Wednesday, January 28, 2009

An Interesting Example of Foresight

I sat in the audience at a recent religious discussion panel and had the good fortune to share conversations with two of the panelists after it had finished. Both panelists (the Muslim and Christian panelists), when questioned about why they believed (or why I should believe) presented practically identical variations of the first cause argument.
While I think that the standard response to the first cause argument (where did God come from, then?) is all well and good, I prefer to rely on my own brand of confusing weirdness - a sort of mathematical argument that even though the universe has a finite age, there does not need to have been a first instant of time, and hence no first cause is needed. Additionally, I like to object to the prohibition on infinite causal chains and to the crucial separation of cause from effect in the early universe, but this time I focused on time as a spatial dimension and so (possibly) finite but unbounded.
The difficulty with this argument, as I said explicitly several times during these conversations, is that it dispatches nicely with the question of a first cause, but it proposes no answer to the question of "why is there something rather than nothing?" - the best formulation I have yet heard for the idea apparently being pondered.
I was surprised, however, that both panelists seemed extremely resistant to the question being phrased in this fashion. It makes sense for them to resist it, since "God" is a clearly unsatisfying answer to this phrasing, presumably being a "something" himself, but I find it distasteful to think that the panelists had seen this consequence of the phrasing and consciously resisted it. Instead, I am left with the puzzle whereby, if they were being honest and candid about their thoughts, why would they have refused such a clear restatement of the question at hand?

Friday, January 9, 2009

Role-Playing Games, Schizophrenia, and Skepticism

What is it that role-playing games, schizophrenia, and skepticism have in common?

Besides being demonized by Christians, they all involve the reality-testing circuitry in the brain.

Role-playing games, and I refer here primarily to the pen-and-paper variety, require a group of people to all take on the mindsets of fictional characters inhabiting the same imaginary landscape while keeping the fictional separate from the real. This is not difficult for very many people when it comes to dealing with their own character and eir environment, but it suffers occasional (if notorious) difficulties when it comes to separating the personality of another player from the personality of the corresponding character. In other words, sometimes in-game conflicts get accidentally translated into real life.
Experience playing RPGs develops the skill of compartmentalization while at the same time bringing it into the consciousness of the player. Almost everyone has at least some capability to compartmentalize, but one of the primary causes of inconsistent thought and behaviour in a person is when a person doesn't realize that two compartments of their thought are contradictory. Becoming more aware of compartmentalization enables people to better avoid these sorts of situations.

Schizophrenia can be characterized in part as a critical failure of the brain's reality-testing circuitry - its major symptoms include delusions and hallucinations - in particular this is true of the paranoid variety.
Everyone has thoughts (usually fleeting) considering the possibility that others are acting maliciously towards them, and everyone occasionally imagines what it might be like if certain pieces of their life were acting to directly oppose them, but someone with paranoid schizophrenia simply doesn't treat these thoughts as imagination. A schizophrenic can't simply dismiss these thoughts, sometimes just imagining the possibility of betrayal is enough for em to believe that it is true.
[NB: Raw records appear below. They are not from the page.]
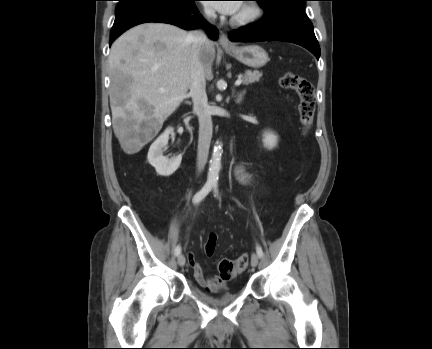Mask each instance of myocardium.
I'll return each mask as SVG.
<instances>
[{
	"label": "myocardium",
	"mask_w": 432,
	"mask_h": 349,
	"mask_svg": "<svg viewBox=\"0 0 432 349\" xmlns=\"http://www.w3.org/2000/svg\"><path fill=\"white\" fill-rule=\"evenodd\" d=\"M243 6L247 9L244 15H234L231 18V23L234 26H247L257 22L263 15L261 5L255 1L246 2Z\"/></svg>",
	"instance_id": "f54148a6"
}]
</instances>
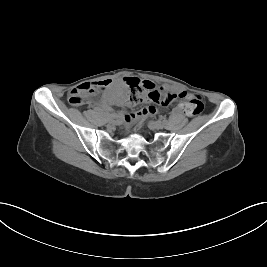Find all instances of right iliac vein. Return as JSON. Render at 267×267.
Here are the masks:
<instances>
[{
  "label": "right iliac vein",
  "instance_id": "obj_1",
  "mask_svg": "<svg viewBox=\"0 0 267 267\" xmlns=\"http://www.w3.org/2000/svg\"><path fill=\"white\" fill-rule=\"evenodd\" d=\"M108 122H109L110 124H112V125L116 123V121H115L114 119L108 120Z\"/></svg>",
  "mask_w": 267,
  "mask_h": 267
}]
</instances>
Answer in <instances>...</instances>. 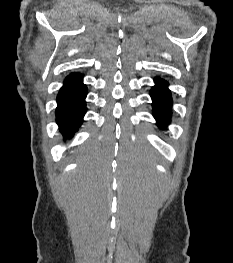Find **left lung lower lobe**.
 <instances>
[{"instance_id": "0a47b994", "label": "left lung lower lobe", "mask_w": 233, "mask_h": 263, "mask_svg": "<svg viewBox=\"0 0 233 263\" xmlns=\"http://www.w3.org/2000/svg\"><path fill=\"white\" fill-rule=\"evenodd\" d=\"M167 86L165 80L155 78V86L151 89L153 116L161 129L170 123L171 118L172 98Z\"/></svg>"}]
</instances>
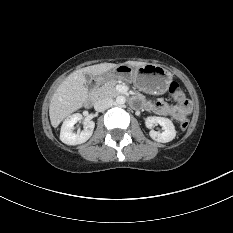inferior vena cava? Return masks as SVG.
I'll use <instances>...</instances> for the list:
<instances>
[{"instance_id": "1", "label": "inferior vena cava", "mask_w": 233, "mask_h": 233, "mask_svg": "<svg viewBox=\"0 0 233 233\" xmlns=\"http://www.w3.org/2000/svg\"><path fill=\"white\" fill-rule=\"evenodd\" d=\"M113 104L112 99H99L94 104V109L98 112H102L108 108H110Z\"/></svg>"}]
</instances>
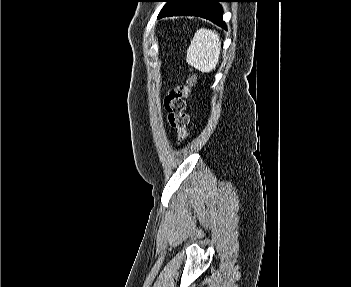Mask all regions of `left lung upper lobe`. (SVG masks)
I'll return each mask as SVG.
<instances>
[{
    "mask_svg": "<svg viewBox=\"0 0 351 287\" xmlns=\"http://www.w3.org/2000/svg\"><path fill=\"white\" fill-rule=\"evenodd\" d=\"M158 1L166 2L165 6H167L172 0H158ZM165 6H164V7H165Z\"/></svg>",
    "mask_w": 351,
    "mask_h": 287,
    "instance_id": "obj_1",
    "label": "left lung upper lobe"
}]
</instances>
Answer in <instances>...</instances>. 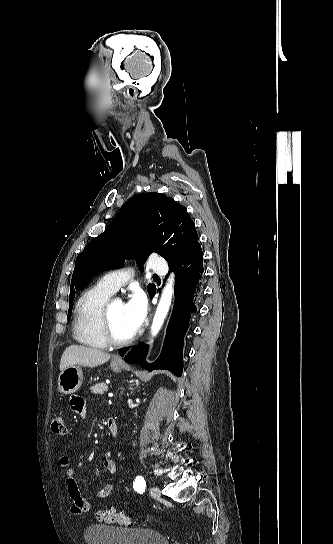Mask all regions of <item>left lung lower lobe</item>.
I'll return each instance as SVG.
<instances>
[{
	"label": "left lung lower lobe",
	"mask_w": 333,
	"mask_h": 544,
	"mask_svg": "<svg viewBox=\"0 0 333 544\" xmlns=\"http://www.w3.org/2000/svg\"><path fill=\"white\" fill-rule=\"evenodd\" d=\"M171 268L176 274L175 304L161 355L154 363L147 364L145 362L147 346L138 344L124 356V360L131 364L137 363L147 369L169 370L181 376L183 337L189 327L192 314L197 311L202 291L204 268L201 246L195 248L184 261ZM155 293L156 291L150 296L151 299ZM124 353L125 351L121 355L123 356Z\"/></svg>",
	"instance_id": "1"
}]
</instances>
There is some speculation among neuropsychologists that even normal people actually believe whatever they imagine, but they are able to subsequently disbelieve with even a moment's consideration. If this is the case, it seems all the more relevant for skepticism and the scientific method to be included in any educational curriculum.

Skepticism is the consistent application of strict evidentiary criteria to any proposition. In addition to being a fundamental part of the scientific method, skepticism is practiced by almost everyone in a large variety of situations (if you think you are never skeptical, I've got some property in Alpha Centauri I'd like to sell you).
The primary realization of skeptical thinking is that the human brain's reality-testing circuitry is not very accurate in most situations. Once you have had this realization, it is simply a matter of questioning how your innate reality-testing can be supplemented enough to meet the demands of modern life.

Really, the only negative consequence of applying too much skeptical thinking to a question is that it can waste time and energy. For example, is the table in front of you real or imagined? Your innate reality-testing software says that if you can see it and touch it, it's real. Of course our senses can be fooled pretty easily, so we can go to great skeptical lengths to determine whether or not that table is real. We can go through months of scientific testing, double-blind trials (of some kind) and painful statistical analysis to answer the question, but all this analysis is even more likely to give us the correct answer than the simple and obvious test, wasting a whole lot of time and energy in the process. The difficulty in thinking skeptically in practice is developing guidelines for determining which situations are worth leaving to your brain along and which are worth investigating in detail.

There is an additional point of contact between skepticism and role-playing games, specifically fantasy-based RPGs. In a role-playing game you can imagine what a world which involved magic might actually be like. The more experience you have imagining what life in a magical world might be like, the easier it is to recognize the faults of magical thinking in the real world.